Walking 8,000 steps per day just on weekends can lower the risk of death, a Japanese research group has found.
People who walked at least 8,000 steps daily on one or two days per week saw a drop in the risk of death after 10 years that was about the same as that among people who walked the same amount three to seven days per week, said the group, which included Kyoto University's Graduate School of Medicine.
The study was published in the American Medical Association's JAMA Network Open medical journal last month.

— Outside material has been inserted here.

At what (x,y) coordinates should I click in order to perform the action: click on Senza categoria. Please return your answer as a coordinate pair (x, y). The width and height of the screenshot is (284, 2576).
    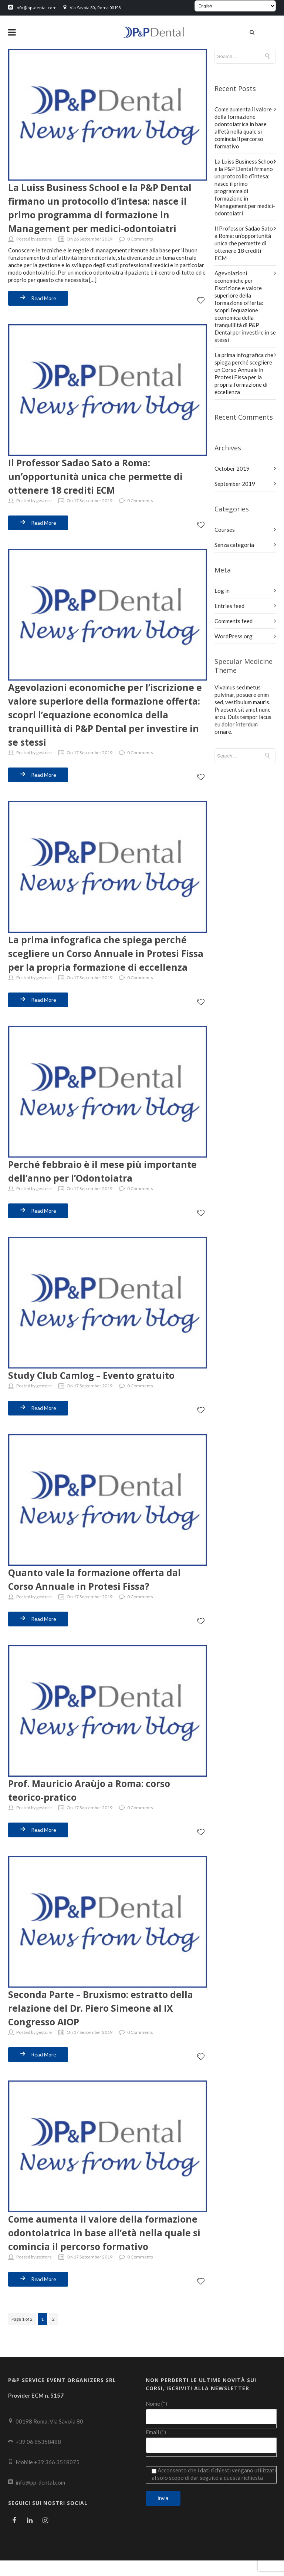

Previous research had shown that walking 8,000 steps or more per day can reduce the risk of death. But it was unclear how the risk may vary depending on the number of days spent walking that many steps.
The team used data from a U.S. national health survey conducted between 2005 and 2006, studying the relationship between daily steps walked by 3,101 people aged 20 or older with the average age at 50.5 and the risk of death 10 years later.
Among those who walked at least 8,000 steps per day on zero days, one or two days and three to seven days, the three-to-seven-day group logged a mortality rate 16.5 percent, lower than that for the zero-day group, while the rate for the one-or-two-day group was 14.9 percent.
When the research group limited the cause of death to diseases related to the heart and blood vessels, the rate was 8.4 percent lower for the three-to-seven-day group and 8.1 percent lower for the one-or-two-day group.
"There is no need to feel pressured to walk every day," said Kosuke Inoue, assistant professor at Kyoto University Graduate School of Medicine at the time of the research's publication, and who recommends walking on weekends.